Friday, January 30, 2009
The Wild Man of Borneo
I was looking for a break from my "religious" books. So I found this war story called "The Airmen and the Headhunters." I anticipated a story about some airmen who crashed in the jungles of Borneo and had to switch from fighting the Japanese to headhunters. Boy was I wrong!
The "Airmen and the Headhunters" turned out to be a true story of the greatest of all stories - the Love and Grace of God in a wicked world. In November 1944 the crew of a B-24 Liberator took off for what should have been an easy mission off the coast of Borneo. Instead they encountered a Japanese fleet and were shot down. When they cut themselves loose from their parachutes, they were scattered across the brutal mountains of interior Borneo. The only image they had of Borneo was "The Wild Man of Borneo." They were scared to death.
They were quickly spotted by the Dayak tribesmen, and realizing they were outnumbered, they immediately surrendered their weapons and hoped for the best. Would they be turned over the Japanese, killed, tortured, or cannibalized? They had no idea.
Although it was awkward at first the tribesmen treated them kindly and seemed to be in awe of them. Only later would they understand why. Borneo had been taken over by the Dutch. Early in that process the Dutch officials brought missionaries in to teach the tribesmen the Christian faith. Their main concern was not salvation but the cessation of head-hunting. The tribesmen were very impressed by the love of the missionaries and the way they treated each person equally regardless of their skin color.
When the Japanese came, all the missionaries were killed or driven off. Yet the tribesmen held fast to their new faith. The missionaries came from two different denominations one of which was Lutheran (I'm not kidding!).

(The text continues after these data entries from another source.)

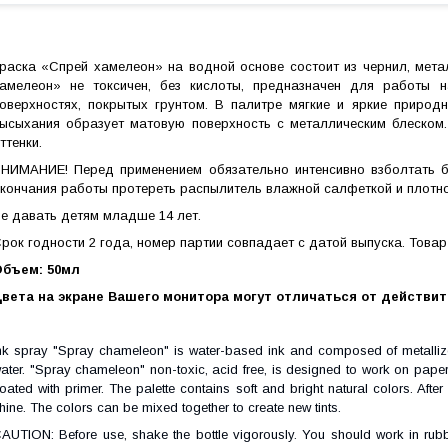
раска «Спрей хамелеон» на водной основе состоит из чернил, мета
амелеон» не токсичен, без кислоты, предназначен для работы н
оверхностях, покрытых грунтом. В палитре мягкие и яркие природ
ысыхания образует матовую поверхность с металлическим блеском
ттенки.
НИМАНИЕ! Перед применением обязательно интенсивно взболтать бу
кончания работы протереть распылитель влажной салфеткой и плотн
е давать детям младше 14 лет.
рок годности 2 года, номер партии совпадает с датой выпуска. Това
бъем: 50мл
вета на экране Вашего монитора могут отличаться от действи
nk spray "Spray chameleon" is water-based ink and composed of metalliz
ater. "Spray chameleon" non-toxic, acid free, is designed to work on paper
oated with primer. The palette contains soft and bright natural colors. After 
hine. The colors
can be
mixed together to create new tints.
CAUTION
:
Before use, shake the bottle vigorously. You should work in rubb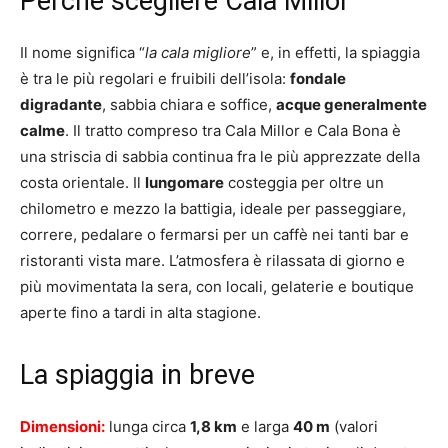
Perché scegliere Cala Millor
Il nome significa “
la cala migliore
” e, in effetti, la spiaggia
è tra le più regolari e fruibili dell’isola:
fondale
digradante
, sabbia chiara e soffice,
acque generalmente
calme
. Il tratto compreso tra Cala Millor e Cala Bona è
una striscia di sabbia continua fra le più apprezzate della
costa orientale. Il
lungomare
costeggia per oltre un
chilometro e mezzo la battigia, ideale per passeggiare,
correre, pedalare o fermarsi per un caffè nei tanti bar e
ristoranti vista mare. L’atmosfera è rilassata di giorno e
più movimentata la sera, con locali, gelaterie e boutique
aperte fino a tardi in alta stagione.
La spiaggia in breve
Dimensioni:
lunga circa
1,8 km
e larga
40 m
(valori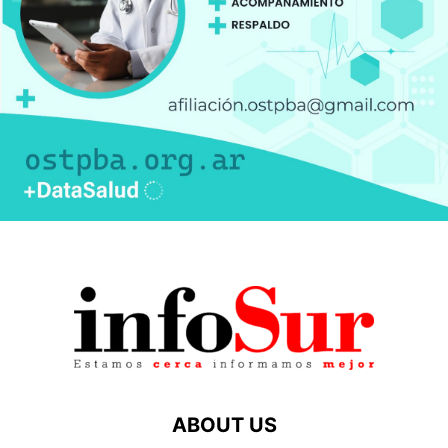
ABOUT US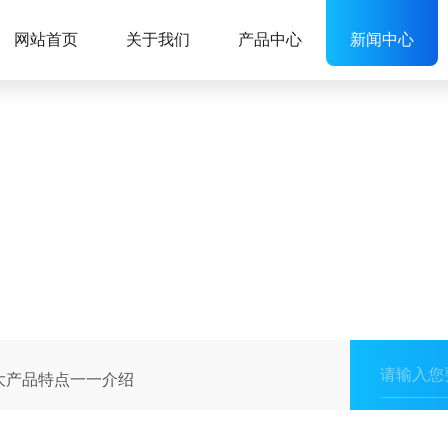
网站首页
关于我们
产品中心
新闻中心
大产品特点一一介绍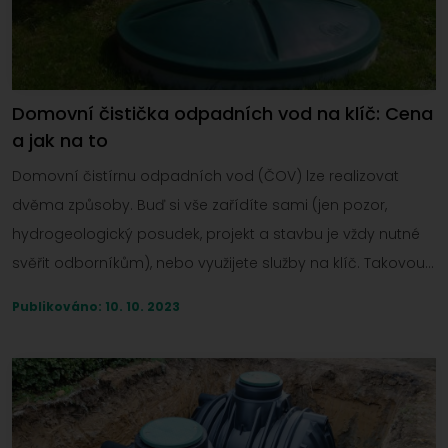
Domovní čistička odpadních vod na klíč: Cena
a jak na to
Domovní čistírnu odpadních vod (ČOV) lze realizovat
dvěma způsoby. Buď si vše zařídíte sami (jen pozor,
hydrogeologický posudek, projekt a stavbu je vždy nutné
svěřit odborníkům), nebo využijete služby na klíč. Takovou
nyní nabízí i naše společnost Zakra – pojďme se proto
Publikováno: 10. 10. 2023
podívat na to, co vám domovní čistička odpadních vod
na klíč přinese a proč se vyplatí do ní investovat.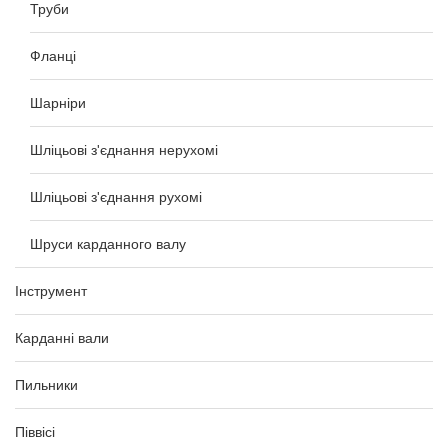
Труби
Фланці
Шарніри
Шліцьові з'єднання нерухомі
Шліцьові з'єднання рухомі
Шруси карданного валу
Інструмент
Карданні вали
Пильники
Піввісі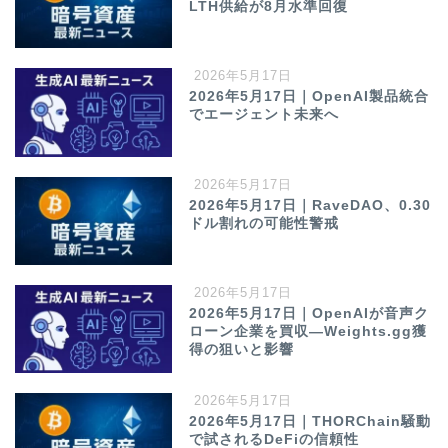
LTH供給が8月水準回復
2026年5月17日
2026年5月17日｜OpenAI製品統合
でエージェント未来へ
2026年5月17日
2026年5月17日｜RaveDAO、0.30
ドル割れの可能性警戒
2026年5月17日
2026年5月17日｜OpenAIが音声ク
ローン企業を買収—Weights.gg獲
得の狙いと影響
2026年5月17日
2026年5月17日｜THORChain騒動
で試されるDeFiの信頼性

These must have been some old time Lutherans...
In one of the most fascinating parts of the story, a young tribal girl is talked into taking off her clothes to lure Japanese soldiers out of their position so they could be killed. The girl did it because she remembered the apocryphal story of Judith. Judith is a part of those books in the Catholic Bible that Lutherans used to read. In that story the beautiful Judith goes to the tent of Holofernes, seduces him, and then whacks off his head with a sword. It worked for the tribal girl as well.
Throughout the book the airmen are impressed by the faith and morality of the tribesmen. At one point the tribesmen risk discovery by the Japanese because they insist that they must celebrate the birth of Christ on Christmas!
How refreshing it was to stumble onto this book! It shows me that the work of spreading the Gospel is often hard and unrewarding. You just don't see the result immediately. How discouraged those missionaries must have been when the Japanese came. But again "the gates of hell" did not prevail.